### [Brief]
Pictures must be dropped from the copy of the entries below; all else is returned exactly.

### [Transcribed page contents]
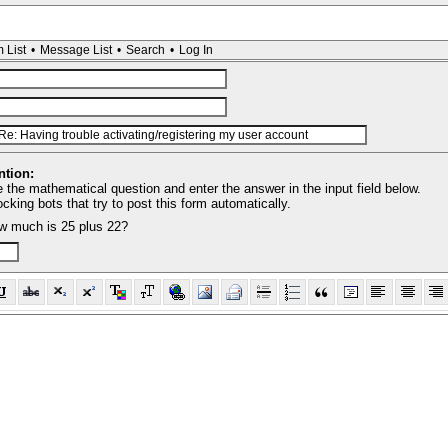
 List
•
Message List
•
Search
•
Log In
tion:
 the mathematical question and enter the answer in the input field below.
locking bots that try to post this form automatically.
w much is 25 plus 22?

### [Answer area]
 List
•
Message List
•
Search
•
Log In
tion:
 the mathematical question and enter the answer in the input field below.
locking bots that try to post this form automatically.
w much is 25 plus 22?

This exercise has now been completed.